Cheat Sheet: How To Work with Hive Functions in Hadoop
Just a couple of weeks ago we published our simple SQL to Hive Cheat Sheet. That has proven immensely popular with a lot of folk to understand the basics of querying with Hive. Our friends at Qubole were kind enough to work with us to extend and enhance the original cheat sheet with more advanced features of Hive: User Defined Functions (UDF). In this post, Gil Allouche of Qubole takes us from the basics of Hive through to getting started with more advanced uses, which we’ve compiled into another cheat sheet you can download here.
The original SQL to Hive cheat sheet is a great resource for anyone with SQL (Structured Query Language) skills to get started with Hive. It illustrates how similar HiveQL (Hive Query Language) is to the SQL-92 standard. Consequently, everyone with SQL experience can use Hive for big data analytics and ETL (Extract, Transform, Load) immediately.
Of course, some differences between SQL and HiveQL remain and our friends at Hortonworks and the wider community are working on closing the last gaps between SQL and HiveQL. This work is part of the Stinger Initiative to speedup Hive 100x to make big data analytics interactive and easy to use.
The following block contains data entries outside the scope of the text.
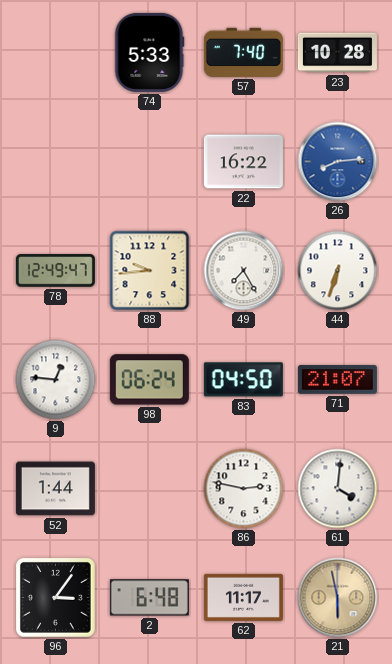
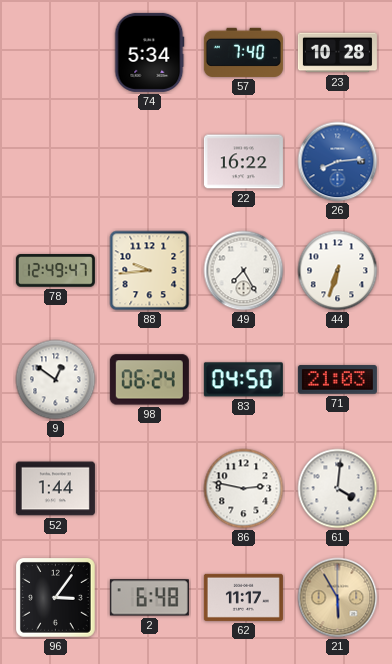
74: 5:33 -> 5:34
9: 12:46 -> 12:51
71: 21:07 -> 21:03
21: 5:58 -> 5:55
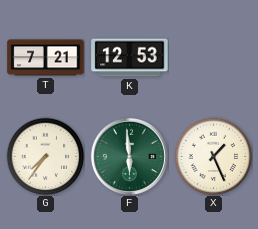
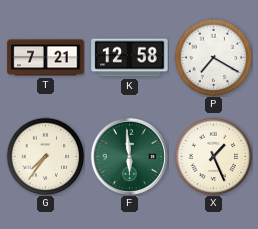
K: 12:53 -> 12:58
P: none -> 7:20
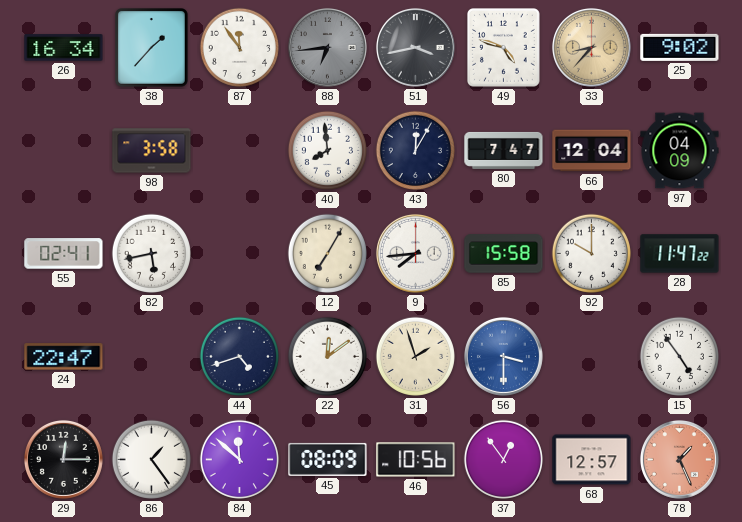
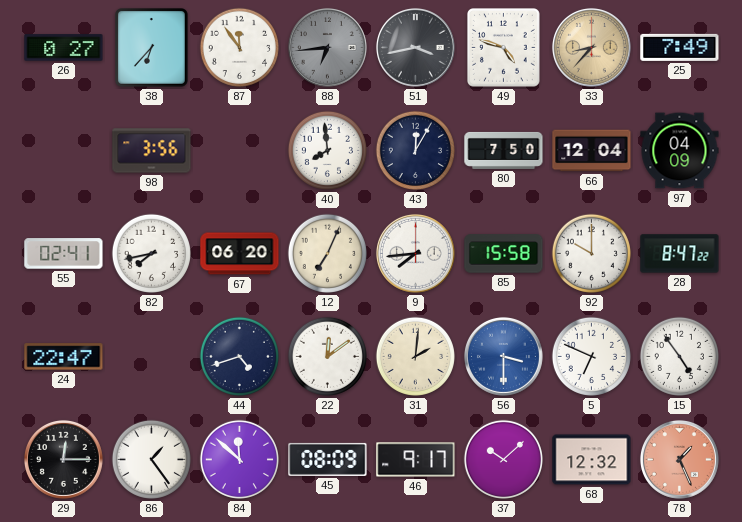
26: 16:34 -> 0:27
38: 1:37 -> 6:37
25: 9:02 -> 7:49
98: 3:58 -> 3:56
80: 7:47 -> 7:50
82: 5:43 -> 7:43
67: none -> 06:20
12: 7:05 -> 7:04
28: 11:47 -> 8:47
31: 1:57 -> 2:01
5: none -> 6:49
46: 10:56 -> 9:17
37: 12:54 -> 10:08
68: 12:57 -> 12:32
For example, the most recent Hive version, 0.11, introduced further improvements supporting windowing functions (OVER, RANK, …), the DECIMAL data type, and the ORC data format.
The great extent to which SQL is supported by Hive makes most queries exchangeable with none or only minor adjustments. This includes the important string, mathematical, date, and aggregation functions. Hive furthermore adds some non-SQL functions especially around string operations and is also highly extendable.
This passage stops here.